Lines from the one containing "Car Unlocking Service" through the final line of the data, restated word for word and free of pictures, make up the whole answer.

Extracted page text data:

────────

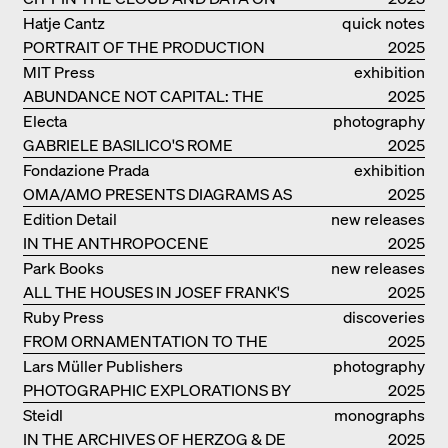
THE GROUND
Hatje Cantz
quick notes
PORTRAIT OF THE PRODUCTION
2025
BUILDING THE PLUS BY BJARKE
MIT Press
exhibition
INGELS GROUP
ABUNDANCE NOT CAPITAL: THE
catalogue
2025
LIVELY ARCHITECTURE OF ANUPAMA
Electa
photography
KUNDOO
GABRIELE BASILICO'S ROME
2025
Fondazione Prada
exhibition
OMA/AMO PRESENTS DIAGRAMS AS
catalogue
2025
NARRATIVE OF KNOWLEDGE
Edition Detail
new releases
IN THE ANTHROPOCENE
2025
Park Books
new releases
ALL THE HOUSES IN JOSEF FRANK'S
2025
LIFE
Ruby Press
discoveries
FROM ORNAMENTATION TO THE
2025
RUINS OF EVERYDAY LIFE
Lars Müller Publishers
photography
PHOTOGRAPHIC EXPLORATIONS BY
2025
DENISE SCOTT BROWN
Steidl
monographs
IN THE ARCHIVES OF HERZOG & DE
2025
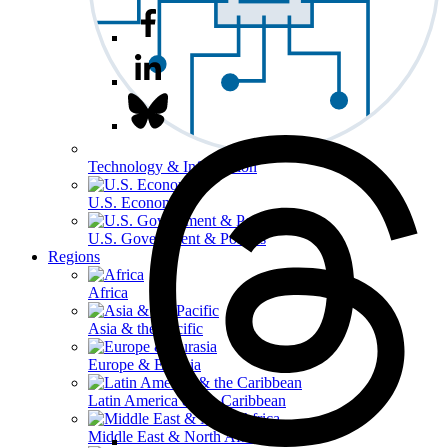
Technology & Information
U.S. Economy
U.S. Government & Politics
Regions
Africa
Asia & the Pacific
Europe & Eurasia
Latin America & the Caribbean
Middle East & North Africa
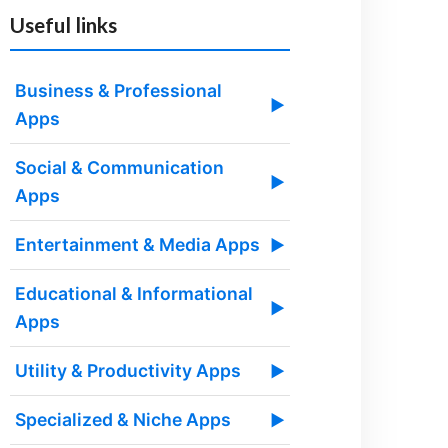
Useful links
Business & Professional
▶
Apps
Social & Communication
▶
Apps
Entertainment & Media Apps
▶
Educational & Informational
▶
Apps
Utility & Productivity Apps
▶
Specialized & Niche Apps
▶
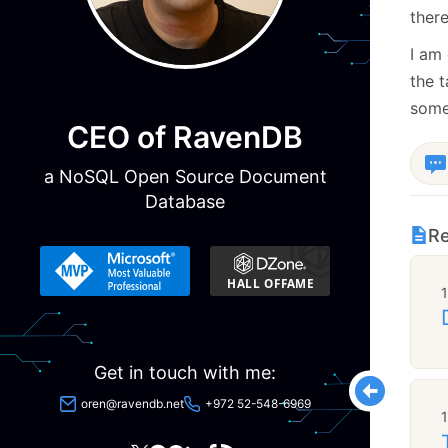
ther
I am 
the t
some 
CEO of RavenDB
a NoSQL Open Source Document
Database
Re
Get in touch with me:
oren@ravendb.net
+972 52-548-6969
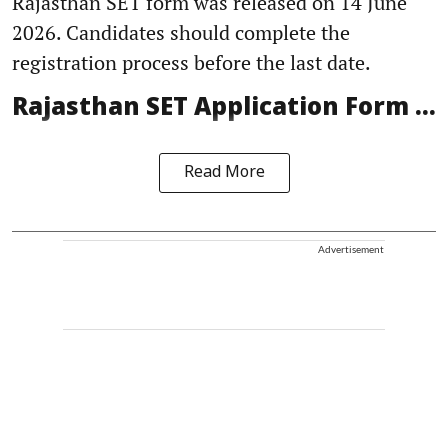
Rajasthan SET form was released on 14 June
2026. Candidates should complete the
registration process before the last date.
Rajasthan SET Application Form ...
Read More
Advertisement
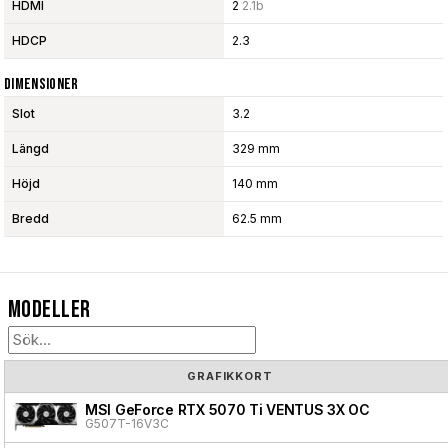
HDMI
2
2.1b
HDCP
2.3
Dimensioner
Slot
3.2
Längd
329 mm
Höjd
140 mm
Bredd
62.5 mm
Modeller
GRAFIKKORT
MSI GeForce RTX 5070 Ti VENTUS 3X OC
G507T-16V3C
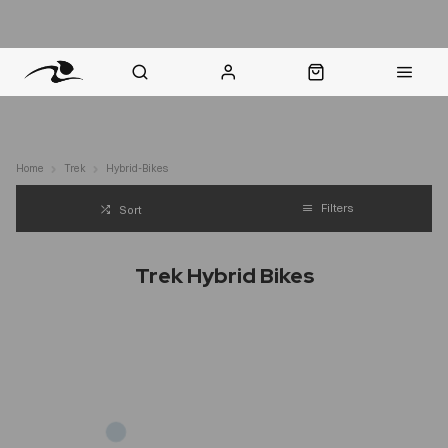
nt Question? WhatsApp Us
Click & Collect in 48 Hours
Online Returns Policy
Fast Sh
Home
Trek
Hybrid-Bikes
Filters
Sort
Trek Hybrid Bikes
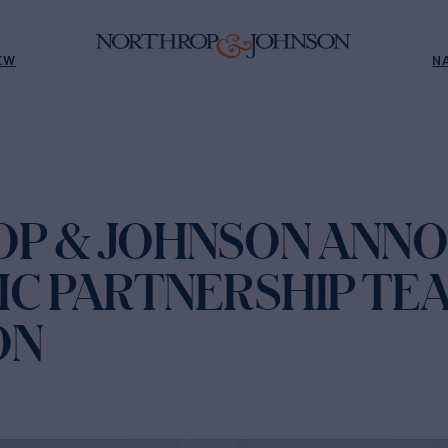
EW
N
P & JOHNSON ANN
IC PARTNERSHIP TE
ON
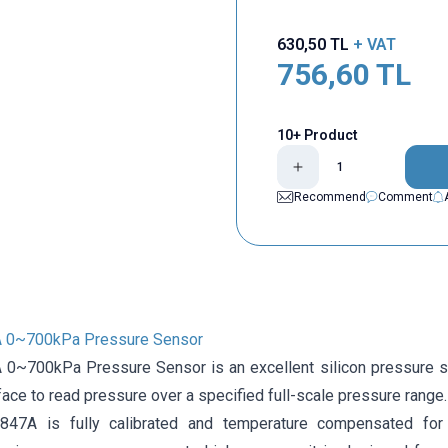
630,50
TL
+ VAT
756,60
TL
10+ Product
Recommend
Comment
0~700kPa Pressure Sensor
~700kPa Pressure Sensor is an excellent silicon pressure sen
face to read pressure over a specified full-scale pressure range.
47A is fully calibrated and temperature compensated for 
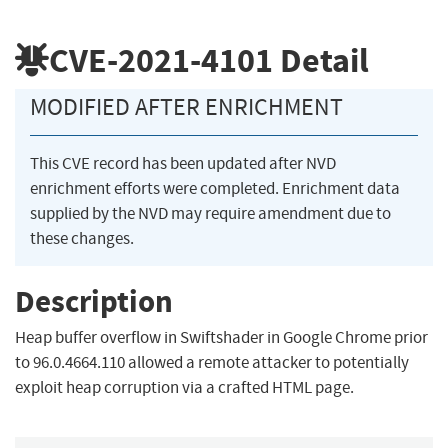
CVE-2021-4101
Detail
MODIFIED AFTER ENRICHMENT
This CVE record has been updated after NVD
enrichment efforts were completed. Enrichment data
supplied by the NVD may require amendment due to
these changes.
Description
Heap buffer overflow in Swiftshader in Google Chrome prior
to 96.0.4664.110 allowed a remote attacker to potentially
exploit heap corruption via a crafted HTML page.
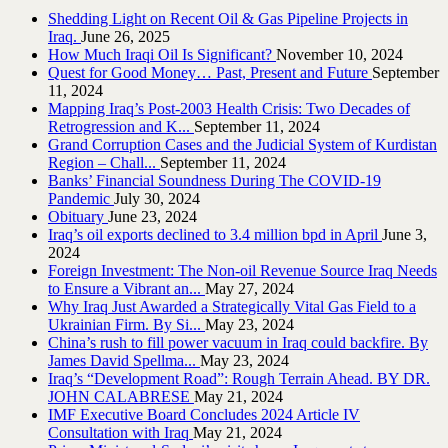
Shedding Light on Recent Oil & Gas Pipeline ‎Projects in
Iraq.‎
June 26, 2025
How Much Iraqi Oil Is Significant?
November 10, 2024
Quest for Good Money… Past, Present and Future
September
11, 2024
Mapping Iraq’s Post-2003 Health Crisis: Two Decades of
Retrogression and K...
September 11, 2024
Grand Corruption Cases and the Judicial System of Kurdistan
Region – Chall...
September 11, 2024
Banks’ Financial Soundness During The COVID-19
Pandemic
July 30, 2024
Obituary
June 23, 2024
Iraq’s oil exports declined to 3.4 million bpd in April
June 3,
2024
Foreign Investment: The Non-oil Revenue Source Iraq Needs
to Ensure a Vibrant an...
May 27, 2024
Why Iraq Just Awarded a Strategically Vital Gas Field to a
Ukrainian Firm. By Si...
May 23, 2024
China’s rush to fill power vacuum in Iraq could backfire. By
James David Spellma...
May 23, 2024
Iraq’s “Development Road”: Rough Terrain Ahead. BY DR.
JOHN CALABRESE
May 21, 2024
IMF Executive Board Concludes 2024 Article IV
Consultation with Iraq
May 21, 2024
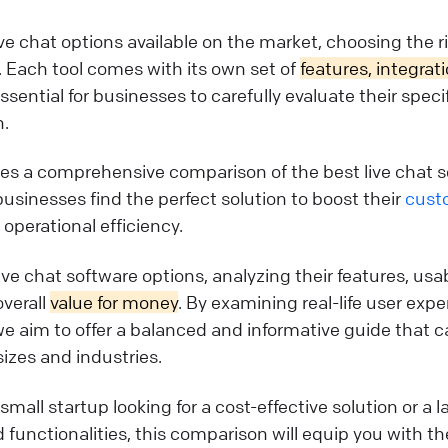
e chat options available on the market, choosing the r
 Each tool comes with its own set of
features, integrat
essential for businesses to carefully evaluate their spec
n.
ides a comprehensive comparison of the best live chat s
businesses find the perfect solution to boost their
cust
operational efficiency.
live chat software options, analyzing their features, usab
overall
value for money
. By examining real-life user exp
we aim to offer a balanced and informative guide that c
sizes and industries.
mall startup looking for a cost-effective solution or a l
functionalities, this comparison will equip you with 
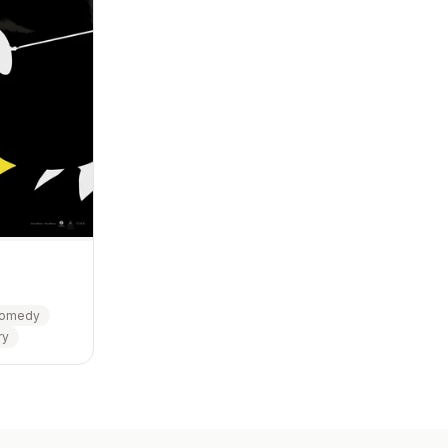
omedy
ry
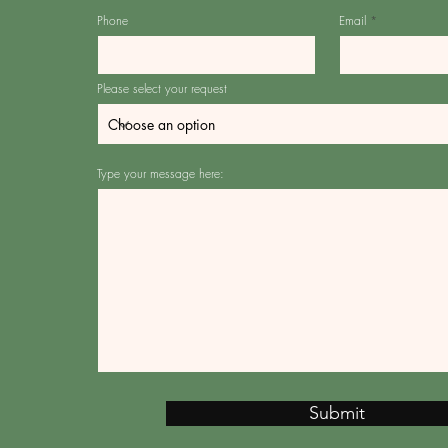
Phone
Email
Please select your request
Type your message here:
Submit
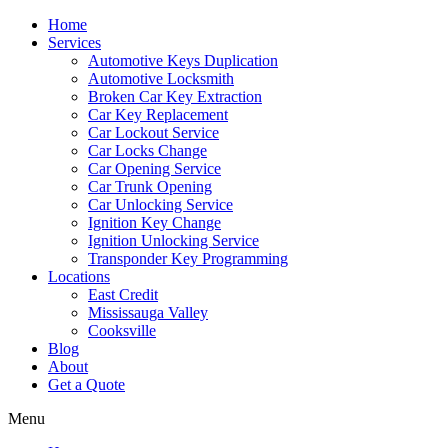
Home
Services
Automotive Keys Duplication
Automotive Locksmith
Broken Car Key Extraction
Car Key Replacement
Car Lockout Service
Car Locks Change
Car Opening Service
Car Trunk Opening
Car Unlocking Service
Ignition Key Change
Ignition Unlocking Service
Transponder Key Programming
Locations
East Credit
Mississauga Valley
Cooksville
Blog
About
Get a Quote
Menu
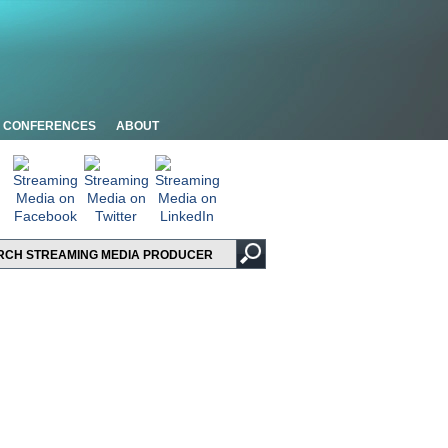
CONFERENCES
ABOUT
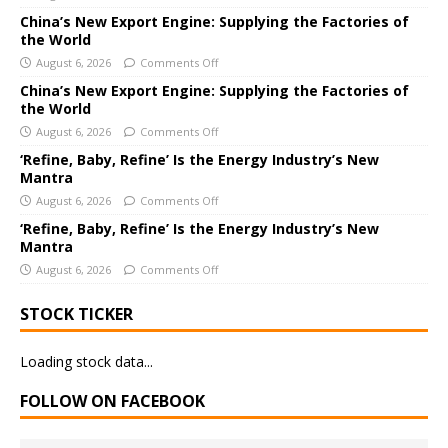
a
China’s New Export Engine: Supplying the Factories of
the World
t
i
August 6, 2026
Comments Off
v
China’s New Export Engine: Supplying the Factories of
e
the World
:
August 6, 2026
Comments Off
‘Refine, Baby, Refine’ Is the Energy Industry’s New
Mantra
August 6, 2026
Comments Off
‘Refine, Baby, Refine’ Is the Energy Industry’s New
Mantra
August 6, 2026
Comments Off
STOCK TICKER
Loading stock data...
FOLLOW ON FACEBOOK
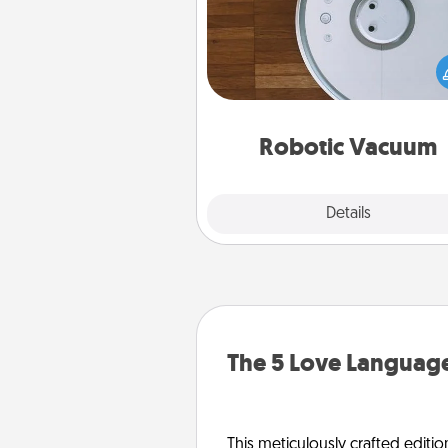
Robotic vacuums make the chor
much easier and they overflow
Acts of Service love. Here's a li
Consumer Report's best ro
vacuums of 
Robotic Vacuum
Explore
Details
Close
The 5 Love Language
This meticulously crafted editio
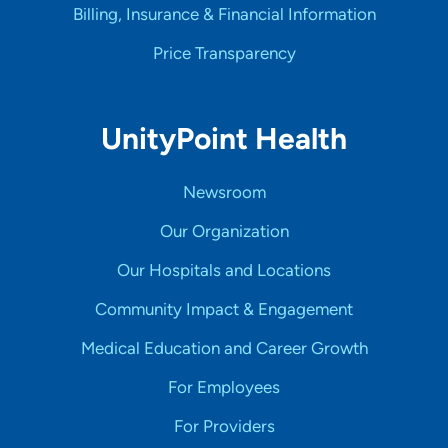
Billing, Insurance & Financial Information
Price Transparency
UnityPoint Health
Newsroom
Our Organization
Our Hospitals and Locations
Community Impact & Engagement
Medical Education and Career Growth
For Employees
For Providers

────────

▶ **EXPECTED ANSWER**:
Car Unlocking Service
Ignition Key Change
Ignition Unlocking Service
Transponder Key Programming
Locations
East Credit
Mississauga Valley
Cooksville
Blog
About
Get a Quote
Menu
CONFERENCES
ABOUT
a
China’s New Export Engine: Supplying the Factories of
the World
t
i
August 6, 2026
Comments Off
v
China’s New Export Engine: Supplying the Factories of
e
the World
:
August 6, 2026
Comments Off
‘Refine, Baby, Refine’ Is the Energy Industry’s New
Mantra
August 6, 2026
Comments Off
‘Refine, Baby, Refine’ Is the Energy Industry’s New
Mantra
August 6, 2026
Comments Off
STOCK TICKER
Loading stock data...
FOLLOW ON FACEBOOK
Robotic vacuums make the chor
much easier and they overflow
Acts of Service love. Here's a li
Consumer Report's best ro
vacuums of 
Robotic Vacuum
Explore
Details
Close
The 5 Love Language
This meticulously crafted editio
Billing, Insurance & Financial Information
Price Transparency
UnityPoint Health
Newsroom
Our Organization
Our Hospitals and Locations
Community Impact & Engagement
Medical Education and Career Growth
For Employees
For Providers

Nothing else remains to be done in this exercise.